## Problem description
Every line of the records that contains "текстов" should be tallied, and only the resulting number returned.

## Data provided
══════════════════════════════

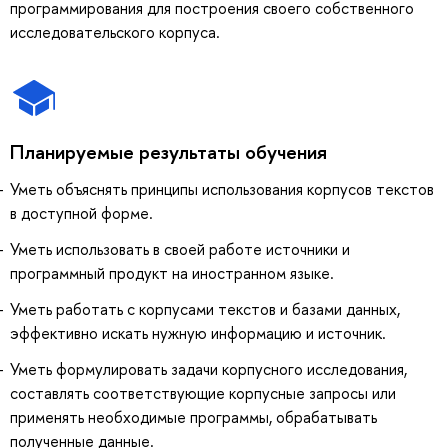
программирования для построения своего собственного
исследовательского корпуса.
Планируемые результаты обучения
Уметь объяснять принципы использования корпусов текстов
в доступной форме.
Уметь использовать в своей работе источники и
программный продукт на иностранном языке.
Уметь работать с корпусами текстов и базами данных,
эффективно искать нужную информацию и источник.
Уметь формулировать задачи корпусного исследования,
составлять соответствующие корпусные запросы или
применять необходимые программы, обрабатывать
полученные данные.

══════════════════════════════

## Solution
2